The rebels on Friday seized Bunagana, an important mineral transit town, driving about 600 Congolese soldiers across the nearby border into neighbouring Uganda.
"We took control of the town of Rutshuru before noon and sent the (Congolese army) fleeing," Colonel Vianney Kazarama of the M23 rebel movement told Reuters by telephone on Sunday.
A German newspaper reporter and a local resident said they saw rebel fighters enter the town unopposed.
"I'm in Rutshuru. The FARDC (Congolese army) left this morning. M23 just took over, but there was no fighting," Simone Schlindwein, Great Lakes correspondent for Tageszeitung newspaper, said.
Congolese military and government officials were not immediately available to comment.
A spokesman for Congo's United Nations peacekeeping mission, MONUSCO, said he had no information that the rebels had entered Rutshuru but said U.N. helicopter gunships had bombarded rebel positions not far from the town on Sunday.
"(The rebels) are advancing. That's for sure," Alex Essome told Reuters. "We've sent our attack helicopters to Rubare and Runyoni. We have already hit them there."
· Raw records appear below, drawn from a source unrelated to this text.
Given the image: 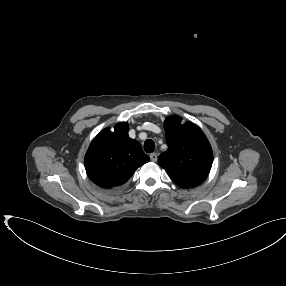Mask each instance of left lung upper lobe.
I'll list each match as a JSON object with an SVG mask.
<instances>
[{
	"mask_svg": "<svg viewBox=\"0 0 286 286\" xmlns=\"http://www.w3.org/2000/svg\"><path fill=\"white\" fill-rule=\"evenodd\" d=\"M178 116L164 122L167 151L160 154L159 165L181 188L200 185L208 176L213 152L203 131L191 122L181 123Z\"/></svg>",
	"mask_w": 286,
	"mask_h": 286,
	"instance_id": "left-lung-upper-lobe-1",
	"label": "left lung upper lobe"
}]
</instances>
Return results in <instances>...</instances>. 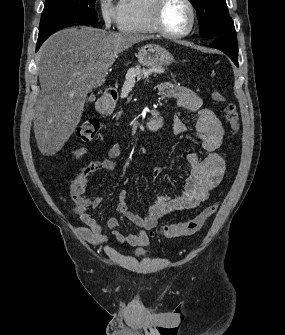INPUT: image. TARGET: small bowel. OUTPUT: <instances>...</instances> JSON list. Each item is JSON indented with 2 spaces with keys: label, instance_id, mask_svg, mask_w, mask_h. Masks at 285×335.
I'll list each match as a JSON object with an SVG mask.
<instances>
[{
  "label": "small bowel",
  "instance_id": "small-bowel-1",
  "mask_svg": "<svg viewBox=\"0 0 285 335\" xmlns=\"http://www.w3.org/2000/svg\"><path fill=\"white\" fill-rule=\"evenodd\" d=\"M160 94L175 100L177 108H183L194 114V136L200 147L205 151L203 157L189 153L187 161L190 174L185 180L184 188L179 196L169 197L160 195L148 207L147 215L142 217L128 209L127 193L122 190L118 194V209L129 221L139 227V231L122 234L118 231L119 221L112 217L105 226L112 231L113 236L121 243L143 248L149 243L147 231L153 229L159 219L175 211L188 210L197 207L205 201L210 193L221 182L225 171V158L220 146L225 134L224 127L215 113L202 106V99L191 88L173 83H162L158 86ZM173 130L178 135H185L189 129L177 115L172 119ZM120 144H113L102 159L92 160L73 178L70 186V196L73 200L72 213L78 218L80 225L77 230L80 236L94 245H104L108 237L102 232L100 223L87 212L88 208H99L103 203L102 197L92 198L85 195V188L91 176L100 171H114L115 159L121 155ZM173 171L172 168H156L153 177L157 178L163 171Z\"/></svg>",
  "mask_w": 285,
  "mask_h": 335
}]
</instances>
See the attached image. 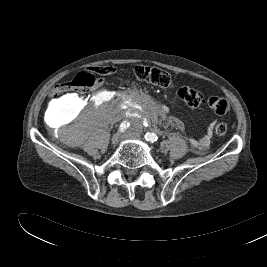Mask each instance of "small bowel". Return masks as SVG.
<instances>
[{
    "label": "small bowel",
    "mask_w": 267,
    "mask_h": 267,
    "mask_svg": "<svg viewBox=\"0 0 267 267\" xmlns=\"http://www.w3.org/2000/svg\"><path fill=\"white\" fill-rule=\"evenodd\" d=\"M213 127H214V123L211 122L207 127L206 134L200 139H194L192 141L193 146H195L199 150L207 149L210 144V139L213 134Z\"/></svg>",
    "instance_id": "obj_1"
}]
</instances>
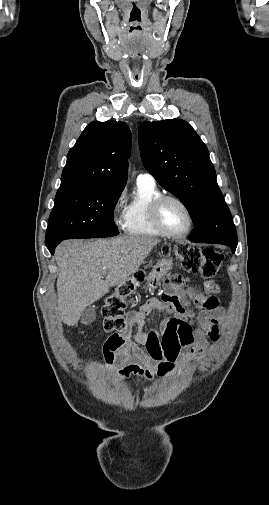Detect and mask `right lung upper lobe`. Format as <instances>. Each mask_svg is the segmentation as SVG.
Masks as SVG:
<instances>
[{
	"label": "right lung upper lobe",
	"instance_id": "1",
	"mask_svg": "<svg viewBox=\"0 0 269 505\" xmlns=\"http://www.w3.org/2000/svg\"><path fill=\"white\" fill-rule=\"evenodd\" d=\"M131 132L124 122H91L67 156L60 188L103 187L122 189L123 164L129 157Z\"/></svg>",
	"mask_w": 269,
	"mask_h": 505
}]
</instances>
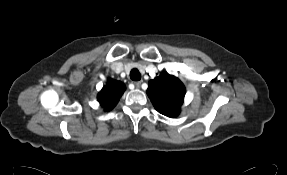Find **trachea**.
Segmentation results:
<instances>
[{
    "mask_svg": "<svg viewBox=\"0 0 287 175\" xmlns=\"http://www.w3.org/2000/svg\"><path fill=\"white\" fill-rule=\"evenodd\" d=\"M130 78L133 81H139L141 79V74L138 69H132L130 72Z\"/></svg>",
    "mask_w": 287,
    "mask_h": 175,
    "instance_id": "trachea-1",
    "label": "trachea"
}]
</instances>
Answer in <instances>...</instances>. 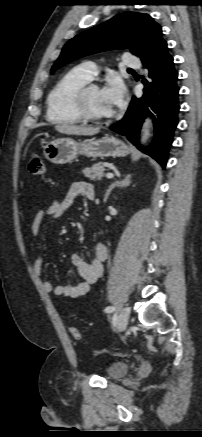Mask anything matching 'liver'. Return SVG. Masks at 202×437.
Here are the masks:
<instances>
[{
	"instance_id": "1",
	"label": "liver",
	"mask_w": 202,
	"mask_h": 437,
	"mask_svg": "<svg viewBox=\"0 0 202 437\" xmlns=\"http://www.w3.org/2000/svg\"><path fill=\"white\" fill-rule=\"evenodd\" d=\"M56 131L67 135H94L100 132V128L76 126L68 124H58L55 126Z\"/></svg>"
}]
</instances>
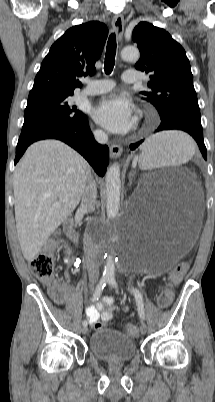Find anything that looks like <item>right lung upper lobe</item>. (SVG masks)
Here are the masks:
<instances>
[{
  "label": "right lung upper lobe",
  "mask_w": 215,
  "mask_h": 402,
  "mask_svg": "<svg viewBox=\"0 0 215 402\" xmlns=\"http://www.w3.org/2000/svg\"><path fill=\"white\" fill-rule=\"evenodd\" d=\"M108 29L90 21L68 29L50 48L42 61L29 97L42 94L72 95L82 84L79 77L94 75Z\"/></svg>",
  "instance_id": "right-lung-upper-lobe-1"
}]
</instances>
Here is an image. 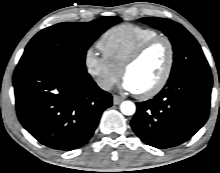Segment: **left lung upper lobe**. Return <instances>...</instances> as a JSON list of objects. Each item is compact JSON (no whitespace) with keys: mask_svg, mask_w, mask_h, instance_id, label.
Here are the masks:
<instances>
[{"mask_svg":"<svg viewBox=\"0 0 220 173\" xmlns=\"http://www.w3.org/2000/svg\"><path fill=\"white\" fill-rule=\"evenodd\" d=\"M145 24L163 31L173 45L174 62L168 83L185 75L210 73L209 64L195 38L180 24L164 18H141Z\"/></svg>","mask_w":220,"mask_h":173,"instance_id":"1","label":"left lung upper lobe"}]
</instances>
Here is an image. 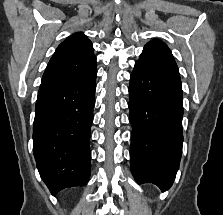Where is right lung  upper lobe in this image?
<instances>
[{
	"label": "right lung upper lobe",
	"mask_w": 223,
	"mask_h": 215,
	"mask_svg": "<svg viewBox=\"0 0 223 215\" xmlns=\"http://www.w3.org/2000/svg\"><path fill=\"white\" fill-rule=\"evenodd\" d=\"M96 68L91 41L82 33L66 38L56 49L42 77L39 90L78 80Z\"/></svg>",
	"instance_id": "obj_1"
}]
</instances>
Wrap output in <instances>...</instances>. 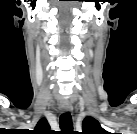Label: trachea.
Returning <instances> with one entry per match:
<instances>
[{"mask_svg": "<svg viewBox=\"0 0 137 134\" xmlns=\"http://www.w3.org/2000/svg\"><path fill=\"white\" fill-rule=\"evenodd\" d=\"M60 128L62 132H71L73 129L72 118L69 112L63 113L60 116Z\"/></svg>", "mask_w": 137, "mask_h": 134, "instance_id": "obj_1", "label": "trachea"}]
</instances>
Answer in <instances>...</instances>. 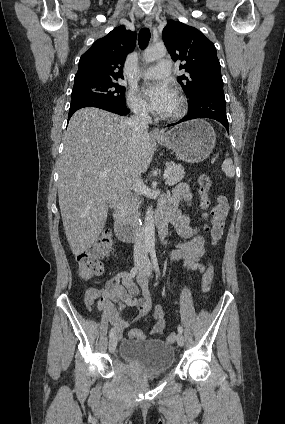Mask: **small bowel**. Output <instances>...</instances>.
Instances as JSON below:
<instances>
[{"label":"small bowel","mask_w":285,"mask_h":424,"mask_svg":"<svg viewBox=\"0 0 285 424\" xmlns=\"http://www.w3.org/2000/svg\"><path fill=\"white\" fill-rule=\"evenodd\" d=\"M185 198L190 204L192 194L186 184L178 185L171 196L163 200V214L168 218L178 234L187 238L185 242L177 244L169 254V259L181 261L182 269L187 273L204 272L201 258L204 255V238L199 233V227L192 224L189 217L181 214L177 210L178 202ZM123 283L124 287L120 285ZM138 286L127 278V273L118 274L108 281L104 288H89L85 293V306L89 311L103 310L109 314L112 324L115 326L118 337L122 332L131 326V322L121 316V307H116L112 299L138 309L139 314L134 322L140 321L144 317L151 316L155 324L151 329L152 334H161L165 328V313L162 306H153L150 300L149 284L146 277L141 273L137 276ZM141 291L142 295L138 294Z\"/></svg>","instance_id":"small-bowel-1"}]
</instances>
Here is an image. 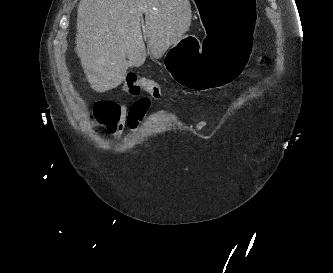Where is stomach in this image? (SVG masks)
I'll list each match as a JSON object with an SVG mask.
<instances>
[{
  "mask_svg": "<svg viewBox=\"0 0 333 273\" xmlns=\"http://www.w3.org/2000/svg\"><path fill=\"white\" fill-rule=\"evenodd\" d=\"M204 28L200 49L193 35L182 36L167 53L166 67L183 87L207 91L243 75L253 51L257 0H193Z\"/></svg>",
  "mask_w": 333,
  "mask_h": 273,
  "instance_id": "1",
  "label": "stomach"
}]
</instances>
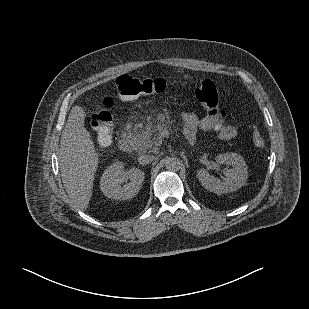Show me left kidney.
I'll return each mask as SVG.
<instances>
[{
    "label": "left kidney",
    "mask_w": 309,
    "mask_h": 309,
    "mask_svg": "<svg viewBox=\"0 0 309 309\" xmlns=\"http://www.w3.org/2000/svg\"><path fill=\"white\" fill-rule=\"evenodd\" d=\"M216 162L220 164H229L232 168L224 171L225 177L223 180L212 176L204 168L199 169L197 171V178L205 189L217 195H221L236 191L246 183L248 178V167L242 156L233 152L219 154L216 157Z\"/></svg>",
    "instance_id": "1"
}]
</instances>
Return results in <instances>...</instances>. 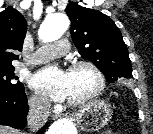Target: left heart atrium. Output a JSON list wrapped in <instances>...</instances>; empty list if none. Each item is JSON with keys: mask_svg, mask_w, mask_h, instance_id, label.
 <instances>
[{"mask_svg": "<svg viewBox=\"0 0 153 134\" xmlns=\"http://www.w3.org/2000/svg\"><path fill=\"white\" fill-rule=\"evenodd\" d=\"M31 86L55 101L67 99L69 91V75L58 67H48L33 74Z\"/></svg>", "mask_w": 153, "mask_h": 134, "instance_id": "1", "label": "left heart atrium"}]
</instances>
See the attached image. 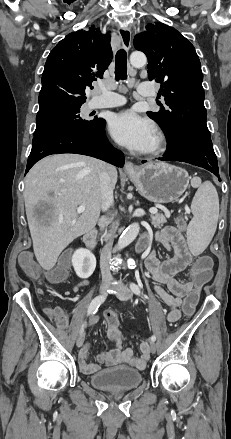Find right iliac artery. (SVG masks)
<instances>
[{
	"label": "right iliac artery",
	"mask_w": 231,
	"mask_h": 439,
	"mask_svg": "<svg viewBox=\"0 0 231 439\" xmlns=\"http://www.w3.org/2000/svg\"><path fill=\"white\" fill-rule=\"evenodd\" d=\"M105 299H106V297H104V296H97V297H95L91 301V303H90V305L88 307L87 315L89 316L91 314H95L97 309H98V307L105 301ZM83 329H84V324L81 327L80 334L83 332Z\"/></svg>",
	"instance_id": "obj_1"
}]
</instances>
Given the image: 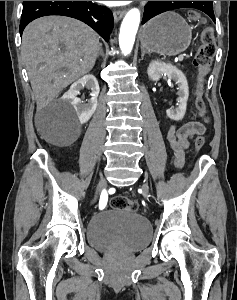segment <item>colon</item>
I'll use <instances>...</instances> for the list:
<instances>
[{
  "label": "colon",
  "mask_w": 237,
  "mask_h": 300,
  "mask_svg": "<svg viewBox=\"0 0 237 300\" xmlns=\"http://www.w3.org/2000/svg\"><path fill=\"white\" fill-rule=\"evenodd\" d=\"M190 17L196 22H201L202 19L198 12L191 11ZM216 54V44L212 33L206 28L201 35V44L198 47L194 65L197 68V89H196V106L198 114L204 117L206 114V105L203 100V81L209 71L212 60ZM205 144V137L199 135L195 140V151L198 152ZM110 205L113 209L135 212L138 209V203L135 200L125 196L116 195L111 198Z\"/></svg>",
  "instance_id": "obj_1"
}]
</instances>
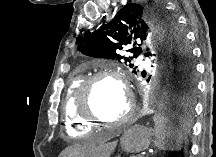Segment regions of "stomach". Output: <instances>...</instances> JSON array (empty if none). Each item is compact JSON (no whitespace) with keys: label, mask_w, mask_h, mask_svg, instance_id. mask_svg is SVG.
<instances>
[{"label":"stomach","mask_w":216,"mask_h":157,"mask_svg":"<svg viewBox=\"0 0 216 157\" xmlns=\"http://www.w3.org/2000/svg\"><path fill=\"white\" fill-rule=\"evenodd\" d=\"M152 138L150 129L141 125H135L125 130L122 145L130 153H138L146 150Z\"/></svg>","instance_id":"obj_1"}]
</instances>
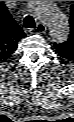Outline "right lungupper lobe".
Listing matches in <instances>:
<instances>
[{"mask_svg":"<svg viewBox=\"0 0 74 122\" xmlns=\"http://www.w3.org/2000/svg\"><path fill=\"white\" fill-rule=\"evenodd\" d=\"M22 28L14 21L7 7L0 2V62L7 60L17 48V42L25 37Z\"/></svg>","mask_w":74,"mask_h":122,"instance_id":"cb5924a9","label":"right lung upper lobe"}]
</instances>
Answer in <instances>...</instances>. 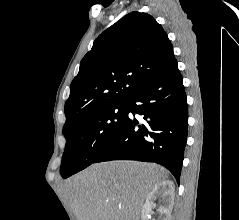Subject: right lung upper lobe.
<instances>
[{
    "label": "right lung upper lobe",
    "instance_id": "right-lung-upper-lobe-1",
    "mask_svg": "<svg viewBox=\"0 0 239 220\" xmlns=\"http://www.w3.org/2000/svg\"><path fill=\"white\" fill-rule=\"evenodd\" d=\"M176 59L164 29L132 12L105 30L80 63L65 103L64 129L103 107L124 103Z\"/></svg>",
    "mask_w": 239,
    "mask_h": 220
}]
</instances>
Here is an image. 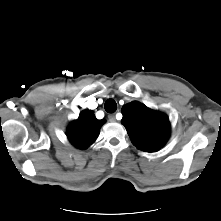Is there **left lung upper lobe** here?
I'll return each instance as SVG.
<instances>
[{"label": "left lung upper lobe", "mask_w": 221, "mask_h": 221, "mask_svg": "<svg viewBox=\"0 0 221 221\" xmlns=\"http://www.w3.org/2000/svg\"><path fill=\"white\" fill-rule=\"evenodd\" d=\"M122 114V124L138 149L155 152L165 145L170 135V123L165 114L137 101L124 105Z\"/></svg>", "instance_id": "obj_1"}]
</instances>
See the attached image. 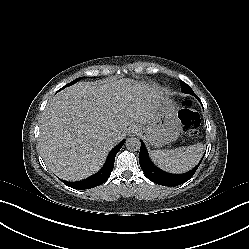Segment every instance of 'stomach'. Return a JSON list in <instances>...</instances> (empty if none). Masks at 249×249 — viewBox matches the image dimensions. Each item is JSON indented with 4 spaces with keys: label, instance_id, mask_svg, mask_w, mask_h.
I'll use <instances>...</instances> for the list:
<instances>
[{
    "label": "stomach",
    "instance_id": "1",
    "mask_svg": "<svg viewBox=\"0 0 249 249\" xmlns=\"http://www.w3.org/2000/svg\"><path fill=\"white\" fill-rule=\"evenodd\" d=\"M156 107L154 120L143 127V138L149 146L160 148L175 141L181 123L176 116L175 103L168 96L158 95Z\"/></svg>",
    "mask_w": 249,
    "mask_h": 249
}]
</instances>
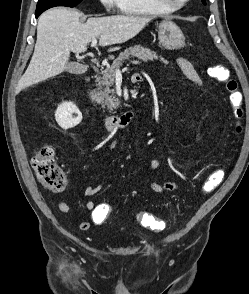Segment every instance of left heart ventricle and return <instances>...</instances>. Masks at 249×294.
<instances>
[{
	"label": "left heart ventricle",
	"instance_id": "obj_1",
	"mask_svg": "<svg viewBox=\"0 0 249 294\" xmlns=\"http://www.w3.org/2000/svg\"><path fill=\"white\" fill-rule=\"evenodd\" d=\"M172 4H177V3H180L184 0H170Z\"/></svg>",
	"mask_w": 249,
	"mask_h": 294
}]
</instances>
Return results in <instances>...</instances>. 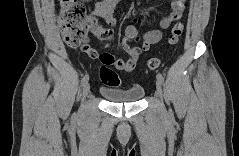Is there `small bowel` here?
<instances>
[{"label":"small bowel","mask_w":239,"mask_h":156,"mask_svg":"<svg viewBox=\"0 0 239 156\" xmlns=\"http://www.w3.org/2000/svg\"><path fill=\"white\" fill-rule=\"evenodd\" d=\"M118 0H99L96 2L90 24L93 34L107 45L114 40L110 28L103 27L97 23V17L103 18L109 26L117 24L116 11ZM185 10L182 0H173L170 13L161 19L159 27L147 31L140 30L135 23L126 26L125 34L121 42L123 50L128 55L127 59L115 58L111 53H99L92 47L91 52H84L90 58L98 59L105 66H114L121 71H132L139 61L140 55L147 51L150 45L159 42L162 38V30L169 28L173 22L179 20ZM131 42L140 43V46H131Z\"/></svg>","instance_id":"small-bowel-1"}]
</instances>
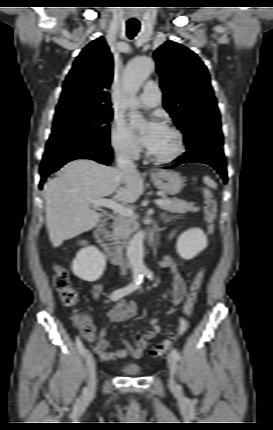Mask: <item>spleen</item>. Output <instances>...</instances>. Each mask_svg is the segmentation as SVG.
<instances>
[{"label":"spleen","mask_w":273,"mask_h":430,"mask_svg":"<svg viewBox=\"0 0 273 430\" xmlns=\"http://www.w3.org/2000/svg\"><path fill=\"white\" fill-rule=\"evenodd\" d=\"M203 181H204V183H205L206 185H208L209 187L214 188V189H216V188H217V184H216V182H215L213 179H211L210 177L205 176V177L203 178Z\"/></svg>","instance_id":"3e777b00"}]
</instances>
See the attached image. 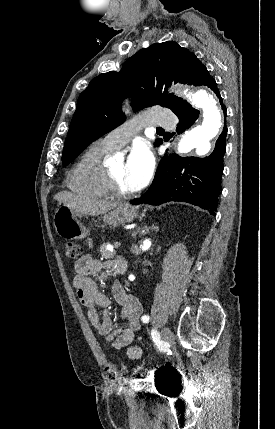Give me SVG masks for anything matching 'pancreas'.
I'll return each mask as SVG.
<instances>
[{
	"label": "pancreas",
	"mask_w": 275,
	"mask_h": 429,
	"mask_svg": "<svg viewBox=\"0 0 275 429\" xmlns=\"http://www.w3.org/2000/svg\"><path fill=\"white\" fill-rule=\"evenodd\" d=\"M107 245V243H104L100 246L101 255L105 259L113 258L116 255V250H108Z\"/></svg>",
	"instance_id": "pancreas-1"
}]
</instances>
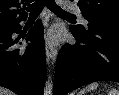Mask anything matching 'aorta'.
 I'll list each match as a JSON object with an SVG mask.
<instances>
[{
    "label": "aorta",
    "instance_id": "obj_1",
    "mask_svg": "<svg viewBox=\"0 0 119 95\" xmlns=\"http://www.w3.org/2000/svg\"><path fill=\"white\" fill-rule=\"evenodd\" d=\"M44 95H53V82L51 76L48 77L45 87H44Z\"/></svg>",
    "mask_w": 119,
    "mask_h": 95
}]
</instances>
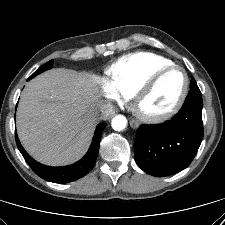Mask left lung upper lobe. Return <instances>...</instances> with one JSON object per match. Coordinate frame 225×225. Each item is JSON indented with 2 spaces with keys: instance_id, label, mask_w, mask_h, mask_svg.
Instances as JSON below:
<instances>
[{
  "instance_id": "obj_1",
  "label": "left lung upper lobe",
  "mask_w": 225,
  "mask_h": 225,
  "mask_svg": "<svg viewBox=\"0 0 225 225\" xmlns=\"http://www.w3.org/2000/svg\"><path fill=\"white\" fill-rule=\"evenodd\" d=\"M190 93H201L194 79L191 80Z\"/></svg>"
}]
</instances>
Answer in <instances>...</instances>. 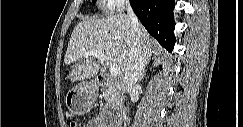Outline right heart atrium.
Listing matches in <instances>:
<instances>
[{
  "label": "right heart atrium",
  "mask_w": 243,
  "mask_h": 127,
  "mask_svg": "<svg viewBox=\"0 0 243 127\" xmlns=\"http://www.w3.org/2000/svg\"><path fill=\"white\" fill-rule=\"evenodd\" d=\"M106 11L108 13H117L124 9L128 1L126 0H104Z\"/></svg>",
  "instance_id": "d8ad5b80"
}]
</instances>
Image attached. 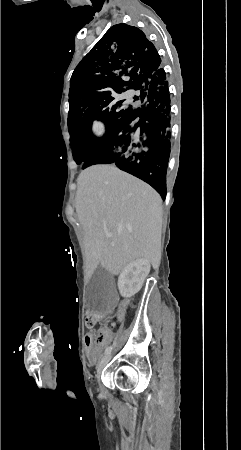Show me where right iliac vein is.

Kazarama said he had not heard of the air strikes on rebel-held areas.
Rutshuru resident Lucien Amoli said he saw between 200 and 300 rebel soldiers occupying the town centre in the early afternoon.
"The loyalist soldiers were shooting in the air when they left and the rebels were also shooting in the air when they entered the town," he said. "That went on for about 30 minutes, now everything is calm but we don't know for how long."
The M23 movement said on Saturday it would halt its advance if the government agreed to new peace talks. The insurgents, many of them army mutineers, take their name from a March 2009 peace deal that ended a previous rebellion in mineral-rich North Kivu, but which the rebels say has been broken.
Kinshasa has yet to respond to the latest rebel successes.
But in a memo seen by Reuters on Sunday the defence ministry called for renewed operations to arrest senior M23 figures including its leader Colonel Sultani Makenga and General Bosco Ntaganda, who is wanted by the International Criminal Court for alleged war crimes.
"This represents a big blow to the Congolese army and the United Nations peacekeeping mission," said Jason Stearns, an independent Congo analyst and author. "It will strengthen the M23's hand in negotiations, if those happen any time soon."
The U.N. Security Council on Friday condemned attacks by M23 fighters on peacekeepers in the area after an Indian soldier was killed in the attack on Bunagana.